● THE PROBLEM: Check every line below, and copy those that include "have".
= Beginning of Section =
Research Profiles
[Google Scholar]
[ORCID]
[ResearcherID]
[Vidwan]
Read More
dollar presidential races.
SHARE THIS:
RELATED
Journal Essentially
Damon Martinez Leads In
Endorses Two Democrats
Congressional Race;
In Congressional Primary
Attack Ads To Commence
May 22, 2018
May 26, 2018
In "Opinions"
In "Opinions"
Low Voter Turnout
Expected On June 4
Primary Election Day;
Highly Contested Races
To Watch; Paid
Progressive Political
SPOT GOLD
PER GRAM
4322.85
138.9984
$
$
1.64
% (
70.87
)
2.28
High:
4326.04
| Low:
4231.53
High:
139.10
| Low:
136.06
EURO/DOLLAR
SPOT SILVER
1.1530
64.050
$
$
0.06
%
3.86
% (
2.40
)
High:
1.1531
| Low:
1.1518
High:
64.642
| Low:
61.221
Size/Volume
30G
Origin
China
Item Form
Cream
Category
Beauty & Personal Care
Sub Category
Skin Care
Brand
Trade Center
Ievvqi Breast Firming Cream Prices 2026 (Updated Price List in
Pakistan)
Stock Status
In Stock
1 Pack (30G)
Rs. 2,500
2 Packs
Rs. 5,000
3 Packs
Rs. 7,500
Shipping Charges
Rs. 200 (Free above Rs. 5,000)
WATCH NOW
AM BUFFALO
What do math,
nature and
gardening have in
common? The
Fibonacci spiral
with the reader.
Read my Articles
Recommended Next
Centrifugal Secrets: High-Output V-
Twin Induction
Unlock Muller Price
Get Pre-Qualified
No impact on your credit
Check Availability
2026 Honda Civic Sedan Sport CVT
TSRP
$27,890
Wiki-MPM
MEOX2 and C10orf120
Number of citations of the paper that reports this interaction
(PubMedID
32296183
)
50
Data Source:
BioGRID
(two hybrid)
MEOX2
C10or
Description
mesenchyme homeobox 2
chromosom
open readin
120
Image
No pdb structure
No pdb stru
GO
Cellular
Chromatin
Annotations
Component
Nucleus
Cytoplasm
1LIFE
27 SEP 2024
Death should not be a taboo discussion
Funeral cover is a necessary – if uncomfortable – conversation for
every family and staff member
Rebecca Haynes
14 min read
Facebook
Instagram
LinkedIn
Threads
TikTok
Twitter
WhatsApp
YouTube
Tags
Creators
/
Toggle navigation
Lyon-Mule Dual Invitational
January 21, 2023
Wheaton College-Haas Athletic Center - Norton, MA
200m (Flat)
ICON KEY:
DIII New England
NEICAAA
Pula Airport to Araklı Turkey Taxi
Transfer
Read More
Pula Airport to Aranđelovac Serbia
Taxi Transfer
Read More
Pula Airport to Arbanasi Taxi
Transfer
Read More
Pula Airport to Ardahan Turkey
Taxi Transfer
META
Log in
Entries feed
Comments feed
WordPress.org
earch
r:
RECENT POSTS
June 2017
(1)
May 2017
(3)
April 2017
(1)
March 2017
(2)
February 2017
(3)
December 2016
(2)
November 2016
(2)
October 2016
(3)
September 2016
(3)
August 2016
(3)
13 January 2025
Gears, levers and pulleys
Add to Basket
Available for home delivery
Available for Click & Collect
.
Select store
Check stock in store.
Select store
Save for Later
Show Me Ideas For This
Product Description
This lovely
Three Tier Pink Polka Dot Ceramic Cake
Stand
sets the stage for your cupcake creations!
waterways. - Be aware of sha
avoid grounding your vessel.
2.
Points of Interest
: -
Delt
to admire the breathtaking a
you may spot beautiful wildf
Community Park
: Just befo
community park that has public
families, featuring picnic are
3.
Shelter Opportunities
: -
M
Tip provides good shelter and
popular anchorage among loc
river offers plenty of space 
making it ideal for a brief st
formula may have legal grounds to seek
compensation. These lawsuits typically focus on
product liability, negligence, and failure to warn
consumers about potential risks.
= End of Section =
● THE COMPLETED TASK:
gardening have in
formula may have legal grounds to seek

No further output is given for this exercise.